It's quite an accomplishment for the 26-year-old Salt Lake native, considering that more than 6,000 of the country's best golfers tried to qualify for the 101 open spots (55 players were exempt) in one of the world's biggest golf events. And Hogg is one of just six amateurs who made it. He earned one of three spots in the local qualifying at Park Meadows three weeks ago and then last week grabbed one of two spots at the sectional qualifying in Denver.Hogg (don't say hog, it rhymes with rogue) will be one of six golfers with Utah connections playing in this week's tournament, joining Provo's Mike Reid and Dan Forsman, Orem's Keith Clearwater, St. George's Jay Don Blake and ex-BYU golfer Richard Zokol. But Hogg may be approaching the tournament with a little different attitude than the others.

"There's no pressure. I'm going to go back there and have a little fun," Hogg said prior to departing for New York Sunday. "Nobody knows who I am, except for a few people I played with in college."

But Hogg, who tees off at 5:18 a.m. MDT with Ed Humenik and Greg Chapman, is also going with some definite goals in mind.

"I'd like to make the cut and be the low amateur," he said. The first goal could be tougher than the second. Last year only one amateur made the cut and the year before none did.

Hogg first burst on the local golf scene as a long-haired 18-year-old at the 1981 State Amateur, where he survived five grueling days to become one of the youngest champions ever. He had been a two-time prep champion at Skyline High School, but the State Am title came out of the blue. In 1982, he became the University of Utah's top golfer, finished second to Rick Fehr in the Western Athletic Conference golf championship, and earned all-WAC honors and a trip to the NCAAs.

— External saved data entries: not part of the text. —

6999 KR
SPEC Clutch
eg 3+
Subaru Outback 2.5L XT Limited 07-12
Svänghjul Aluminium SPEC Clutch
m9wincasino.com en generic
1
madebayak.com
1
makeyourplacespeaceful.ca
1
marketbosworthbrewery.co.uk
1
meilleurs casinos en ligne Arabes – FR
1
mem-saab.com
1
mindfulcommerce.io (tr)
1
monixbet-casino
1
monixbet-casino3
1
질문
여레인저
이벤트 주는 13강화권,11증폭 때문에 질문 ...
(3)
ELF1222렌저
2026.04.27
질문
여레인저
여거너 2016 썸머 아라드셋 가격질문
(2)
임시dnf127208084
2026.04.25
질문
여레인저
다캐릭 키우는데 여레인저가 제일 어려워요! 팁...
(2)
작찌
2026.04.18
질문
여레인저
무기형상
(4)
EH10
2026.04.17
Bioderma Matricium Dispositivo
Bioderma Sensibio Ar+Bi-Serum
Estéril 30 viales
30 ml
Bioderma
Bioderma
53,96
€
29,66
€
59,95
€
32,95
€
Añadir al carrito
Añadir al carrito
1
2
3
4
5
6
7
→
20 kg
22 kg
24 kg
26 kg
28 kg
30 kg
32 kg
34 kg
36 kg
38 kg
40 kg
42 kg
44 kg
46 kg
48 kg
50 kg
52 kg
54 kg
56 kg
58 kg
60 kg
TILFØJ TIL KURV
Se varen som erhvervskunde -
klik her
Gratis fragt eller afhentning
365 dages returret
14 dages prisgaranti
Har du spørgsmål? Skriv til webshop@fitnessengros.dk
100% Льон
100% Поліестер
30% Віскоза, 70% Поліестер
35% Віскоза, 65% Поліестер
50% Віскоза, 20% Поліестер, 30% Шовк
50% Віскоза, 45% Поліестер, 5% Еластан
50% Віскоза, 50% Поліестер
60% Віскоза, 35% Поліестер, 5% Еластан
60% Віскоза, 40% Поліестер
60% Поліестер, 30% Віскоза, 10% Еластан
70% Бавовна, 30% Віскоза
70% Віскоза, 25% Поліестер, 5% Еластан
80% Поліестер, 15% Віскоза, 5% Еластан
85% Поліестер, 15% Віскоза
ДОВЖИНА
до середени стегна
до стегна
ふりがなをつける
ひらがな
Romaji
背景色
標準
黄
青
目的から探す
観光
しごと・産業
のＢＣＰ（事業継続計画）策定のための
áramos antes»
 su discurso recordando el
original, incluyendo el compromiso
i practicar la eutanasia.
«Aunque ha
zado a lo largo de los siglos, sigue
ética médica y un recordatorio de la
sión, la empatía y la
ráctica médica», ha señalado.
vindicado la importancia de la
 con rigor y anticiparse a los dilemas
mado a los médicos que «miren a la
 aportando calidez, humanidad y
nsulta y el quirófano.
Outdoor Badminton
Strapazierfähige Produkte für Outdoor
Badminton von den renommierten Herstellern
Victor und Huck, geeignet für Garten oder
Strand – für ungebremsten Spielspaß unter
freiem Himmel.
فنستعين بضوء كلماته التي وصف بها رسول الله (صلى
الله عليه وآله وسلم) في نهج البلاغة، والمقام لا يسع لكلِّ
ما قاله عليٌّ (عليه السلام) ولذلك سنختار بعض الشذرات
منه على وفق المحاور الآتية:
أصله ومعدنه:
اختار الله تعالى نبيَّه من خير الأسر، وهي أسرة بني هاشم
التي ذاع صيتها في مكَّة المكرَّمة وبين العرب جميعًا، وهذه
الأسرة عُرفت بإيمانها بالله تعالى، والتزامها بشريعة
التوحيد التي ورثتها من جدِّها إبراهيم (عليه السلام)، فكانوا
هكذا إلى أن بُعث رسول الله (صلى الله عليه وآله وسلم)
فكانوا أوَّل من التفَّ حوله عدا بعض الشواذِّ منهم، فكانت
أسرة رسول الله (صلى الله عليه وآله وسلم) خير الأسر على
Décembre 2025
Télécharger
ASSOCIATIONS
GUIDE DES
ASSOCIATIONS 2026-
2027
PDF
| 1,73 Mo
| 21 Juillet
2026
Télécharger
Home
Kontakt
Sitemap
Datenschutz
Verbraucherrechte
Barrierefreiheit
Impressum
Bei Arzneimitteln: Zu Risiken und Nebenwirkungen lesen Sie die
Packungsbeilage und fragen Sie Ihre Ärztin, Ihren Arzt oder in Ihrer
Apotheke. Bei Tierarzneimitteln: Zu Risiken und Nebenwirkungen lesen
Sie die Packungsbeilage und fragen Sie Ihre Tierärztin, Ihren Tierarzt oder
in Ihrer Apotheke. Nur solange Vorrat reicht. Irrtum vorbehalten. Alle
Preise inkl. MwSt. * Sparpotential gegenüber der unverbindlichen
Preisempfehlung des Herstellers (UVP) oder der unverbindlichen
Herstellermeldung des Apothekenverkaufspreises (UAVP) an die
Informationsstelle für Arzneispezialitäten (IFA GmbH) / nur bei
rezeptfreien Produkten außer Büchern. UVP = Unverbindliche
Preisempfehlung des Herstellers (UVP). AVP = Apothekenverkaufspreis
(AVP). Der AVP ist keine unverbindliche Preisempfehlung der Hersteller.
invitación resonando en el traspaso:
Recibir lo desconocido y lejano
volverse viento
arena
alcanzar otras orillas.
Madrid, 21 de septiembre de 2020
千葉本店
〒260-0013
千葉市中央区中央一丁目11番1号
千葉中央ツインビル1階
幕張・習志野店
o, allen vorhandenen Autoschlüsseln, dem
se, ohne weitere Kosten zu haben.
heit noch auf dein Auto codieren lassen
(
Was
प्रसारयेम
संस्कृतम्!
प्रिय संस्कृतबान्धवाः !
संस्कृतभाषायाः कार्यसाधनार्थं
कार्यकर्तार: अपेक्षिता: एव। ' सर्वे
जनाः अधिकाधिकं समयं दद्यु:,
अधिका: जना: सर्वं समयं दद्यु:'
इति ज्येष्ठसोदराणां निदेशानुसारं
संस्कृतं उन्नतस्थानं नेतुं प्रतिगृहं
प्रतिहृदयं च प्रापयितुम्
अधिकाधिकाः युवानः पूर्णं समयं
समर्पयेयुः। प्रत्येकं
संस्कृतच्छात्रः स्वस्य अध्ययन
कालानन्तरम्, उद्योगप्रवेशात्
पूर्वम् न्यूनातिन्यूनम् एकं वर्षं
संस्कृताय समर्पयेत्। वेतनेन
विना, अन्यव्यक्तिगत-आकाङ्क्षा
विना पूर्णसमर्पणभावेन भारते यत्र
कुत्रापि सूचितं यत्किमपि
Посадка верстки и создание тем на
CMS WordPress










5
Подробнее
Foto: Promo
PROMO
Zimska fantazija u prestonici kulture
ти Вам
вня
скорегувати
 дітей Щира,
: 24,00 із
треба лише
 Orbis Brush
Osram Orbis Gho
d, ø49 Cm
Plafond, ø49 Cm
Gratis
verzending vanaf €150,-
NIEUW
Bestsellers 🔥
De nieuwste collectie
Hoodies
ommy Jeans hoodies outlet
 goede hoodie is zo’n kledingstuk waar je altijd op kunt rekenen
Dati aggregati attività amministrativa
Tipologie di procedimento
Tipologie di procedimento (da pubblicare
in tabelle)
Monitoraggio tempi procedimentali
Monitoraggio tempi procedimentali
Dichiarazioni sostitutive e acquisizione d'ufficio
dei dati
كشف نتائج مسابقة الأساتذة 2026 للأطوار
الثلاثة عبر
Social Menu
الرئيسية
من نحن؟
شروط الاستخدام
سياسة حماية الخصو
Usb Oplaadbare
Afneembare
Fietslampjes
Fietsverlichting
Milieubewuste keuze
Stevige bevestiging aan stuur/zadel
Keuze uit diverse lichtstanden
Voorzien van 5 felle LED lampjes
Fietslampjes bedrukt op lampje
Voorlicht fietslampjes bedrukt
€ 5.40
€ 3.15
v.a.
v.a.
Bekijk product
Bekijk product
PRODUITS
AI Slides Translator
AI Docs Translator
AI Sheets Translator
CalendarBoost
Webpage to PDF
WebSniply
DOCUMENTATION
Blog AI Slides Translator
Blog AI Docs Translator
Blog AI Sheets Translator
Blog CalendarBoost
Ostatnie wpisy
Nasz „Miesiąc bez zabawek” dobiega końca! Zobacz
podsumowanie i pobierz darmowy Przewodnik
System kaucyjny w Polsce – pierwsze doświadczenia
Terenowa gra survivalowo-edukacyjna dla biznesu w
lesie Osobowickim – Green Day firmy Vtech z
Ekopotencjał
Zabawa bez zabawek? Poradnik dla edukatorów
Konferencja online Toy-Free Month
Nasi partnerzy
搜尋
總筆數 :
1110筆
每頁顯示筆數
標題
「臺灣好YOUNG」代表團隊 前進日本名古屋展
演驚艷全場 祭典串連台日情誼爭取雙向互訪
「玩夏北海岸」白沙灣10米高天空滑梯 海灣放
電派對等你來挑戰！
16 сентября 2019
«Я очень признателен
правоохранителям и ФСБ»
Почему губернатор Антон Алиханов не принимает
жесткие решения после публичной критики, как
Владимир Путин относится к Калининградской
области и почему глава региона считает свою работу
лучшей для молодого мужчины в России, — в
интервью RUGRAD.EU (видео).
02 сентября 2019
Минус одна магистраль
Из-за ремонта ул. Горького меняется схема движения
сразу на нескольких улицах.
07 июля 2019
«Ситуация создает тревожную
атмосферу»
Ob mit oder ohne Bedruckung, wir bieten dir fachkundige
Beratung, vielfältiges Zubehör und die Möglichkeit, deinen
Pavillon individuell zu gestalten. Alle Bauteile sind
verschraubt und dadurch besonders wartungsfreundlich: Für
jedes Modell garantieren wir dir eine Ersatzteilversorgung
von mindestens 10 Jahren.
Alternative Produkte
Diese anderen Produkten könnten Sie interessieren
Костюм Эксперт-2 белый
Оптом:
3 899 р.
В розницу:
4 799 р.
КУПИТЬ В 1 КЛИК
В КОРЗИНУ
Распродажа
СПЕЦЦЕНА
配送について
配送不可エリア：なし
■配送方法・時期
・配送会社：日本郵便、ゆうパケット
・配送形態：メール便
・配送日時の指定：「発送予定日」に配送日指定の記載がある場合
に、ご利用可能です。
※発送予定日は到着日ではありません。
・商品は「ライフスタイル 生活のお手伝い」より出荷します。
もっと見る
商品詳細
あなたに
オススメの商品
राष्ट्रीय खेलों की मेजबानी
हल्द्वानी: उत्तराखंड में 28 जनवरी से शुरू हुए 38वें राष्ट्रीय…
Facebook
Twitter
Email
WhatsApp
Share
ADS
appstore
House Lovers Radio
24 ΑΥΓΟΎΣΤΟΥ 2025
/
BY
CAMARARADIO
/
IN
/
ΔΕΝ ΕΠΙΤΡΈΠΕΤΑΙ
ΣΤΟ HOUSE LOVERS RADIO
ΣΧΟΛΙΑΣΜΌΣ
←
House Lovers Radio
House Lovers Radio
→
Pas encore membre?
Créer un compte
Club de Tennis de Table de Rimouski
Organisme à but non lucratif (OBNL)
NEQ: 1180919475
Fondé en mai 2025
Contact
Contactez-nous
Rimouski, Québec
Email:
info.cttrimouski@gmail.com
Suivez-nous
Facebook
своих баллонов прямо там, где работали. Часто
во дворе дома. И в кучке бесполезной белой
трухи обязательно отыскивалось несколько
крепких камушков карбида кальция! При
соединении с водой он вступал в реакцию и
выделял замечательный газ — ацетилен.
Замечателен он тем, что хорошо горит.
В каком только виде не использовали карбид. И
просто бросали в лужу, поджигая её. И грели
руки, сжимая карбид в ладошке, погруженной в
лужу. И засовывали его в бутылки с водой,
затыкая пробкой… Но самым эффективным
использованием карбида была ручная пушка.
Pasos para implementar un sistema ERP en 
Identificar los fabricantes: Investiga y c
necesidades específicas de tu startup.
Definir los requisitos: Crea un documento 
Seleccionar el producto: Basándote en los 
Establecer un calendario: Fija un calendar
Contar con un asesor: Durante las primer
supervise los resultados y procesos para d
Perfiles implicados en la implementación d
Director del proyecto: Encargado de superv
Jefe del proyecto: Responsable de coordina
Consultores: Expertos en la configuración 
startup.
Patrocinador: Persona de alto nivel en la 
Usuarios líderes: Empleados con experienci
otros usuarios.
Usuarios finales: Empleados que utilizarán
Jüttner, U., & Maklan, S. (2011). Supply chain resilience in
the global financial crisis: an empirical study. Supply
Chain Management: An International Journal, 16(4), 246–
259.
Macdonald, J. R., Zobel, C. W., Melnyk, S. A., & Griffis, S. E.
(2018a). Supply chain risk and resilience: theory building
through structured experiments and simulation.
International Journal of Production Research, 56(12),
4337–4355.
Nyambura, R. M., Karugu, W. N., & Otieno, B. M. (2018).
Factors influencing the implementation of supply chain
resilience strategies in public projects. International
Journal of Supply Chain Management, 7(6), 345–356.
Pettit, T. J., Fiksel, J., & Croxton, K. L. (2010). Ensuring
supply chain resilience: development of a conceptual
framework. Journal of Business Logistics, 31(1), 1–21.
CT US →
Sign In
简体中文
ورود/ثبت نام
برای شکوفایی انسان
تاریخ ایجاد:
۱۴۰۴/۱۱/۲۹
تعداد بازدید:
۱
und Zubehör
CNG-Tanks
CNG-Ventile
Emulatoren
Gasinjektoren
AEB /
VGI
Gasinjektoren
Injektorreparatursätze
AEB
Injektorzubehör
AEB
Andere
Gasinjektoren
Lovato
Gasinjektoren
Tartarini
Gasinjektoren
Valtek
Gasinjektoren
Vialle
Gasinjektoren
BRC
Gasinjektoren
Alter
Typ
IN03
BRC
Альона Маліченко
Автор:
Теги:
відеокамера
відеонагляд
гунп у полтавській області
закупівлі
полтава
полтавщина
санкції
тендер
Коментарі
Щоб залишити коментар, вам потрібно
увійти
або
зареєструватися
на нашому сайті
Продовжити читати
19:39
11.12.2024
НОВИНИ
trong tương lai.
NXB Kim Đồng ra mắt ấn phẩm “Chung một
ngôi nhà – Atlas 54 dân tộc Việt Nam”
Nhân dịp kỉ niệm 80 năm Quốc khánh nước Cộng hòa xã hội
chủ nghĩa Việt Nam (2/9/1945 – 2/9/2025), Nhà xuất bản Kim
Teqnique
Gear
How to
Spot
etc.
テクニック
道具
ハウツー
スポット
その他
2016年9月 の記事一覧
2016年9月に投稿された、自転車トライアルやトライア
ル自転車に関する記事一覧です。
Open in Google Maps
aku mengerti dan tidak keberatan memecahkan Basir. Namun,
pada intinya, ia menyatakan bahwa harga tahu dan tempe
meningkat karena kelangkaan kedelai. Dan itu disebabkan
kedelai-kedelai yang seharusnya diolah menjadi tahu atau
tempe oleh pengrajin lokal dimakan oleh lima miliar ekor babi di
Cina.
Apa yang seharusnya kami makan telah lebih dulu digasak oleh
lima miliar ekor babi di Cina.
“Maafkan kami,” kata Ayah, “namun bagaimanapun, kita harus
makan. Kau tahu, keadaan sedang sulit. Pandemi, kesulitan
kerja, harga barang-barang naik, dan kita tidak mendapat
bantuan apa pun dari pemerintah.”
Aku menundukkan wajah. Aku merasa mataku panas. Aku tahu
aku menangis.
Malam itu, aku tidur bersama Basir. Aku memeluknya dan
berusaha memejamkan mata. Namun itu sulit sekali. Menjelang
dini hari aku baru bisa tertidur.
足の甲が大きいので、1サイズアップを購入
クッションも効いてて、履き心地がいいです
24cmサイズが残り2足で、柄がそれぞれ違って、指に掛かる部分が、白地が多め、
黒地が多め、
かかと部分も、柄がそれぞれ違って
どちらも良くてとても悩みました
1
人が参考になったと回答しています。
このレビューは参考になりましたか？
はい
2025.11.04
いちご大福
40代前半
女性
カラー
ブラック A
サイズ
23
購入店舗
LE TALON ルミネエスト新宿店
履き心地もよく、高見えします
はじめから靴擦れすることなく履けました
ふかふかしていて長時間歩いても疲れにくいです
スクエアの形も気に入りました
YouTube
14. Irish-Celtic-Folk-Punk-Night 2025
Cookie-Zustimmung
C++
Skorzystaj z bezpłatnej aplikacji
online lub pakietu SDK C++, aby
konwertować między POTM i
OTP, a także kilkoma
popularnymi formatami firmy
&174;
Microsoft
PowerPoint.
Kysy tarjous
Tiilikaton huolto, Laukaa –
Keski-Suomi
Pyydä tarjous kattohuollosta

Then just as suddenly as he became a household name in Utah golf, Hogg disappeared. He dropped out of school and he stopped winning tournaments. Then he was gone, period. At last year's State Amateur, the word was that Hogg was a pro, living in Arizona. The story was half right. He was living in Arizona, but was still an amateur.

When his parents moved to Phoenix four years ago, Hogg decided to go with them and get away from a few personal distractions.

"I let some things get in the way of golf," he said, not wishing to elaborate. "I started having too much fun and got in with the wrong people and the wrong things . . . But I'm great now. I have my sights set on the right things now. I couldn't be more happy."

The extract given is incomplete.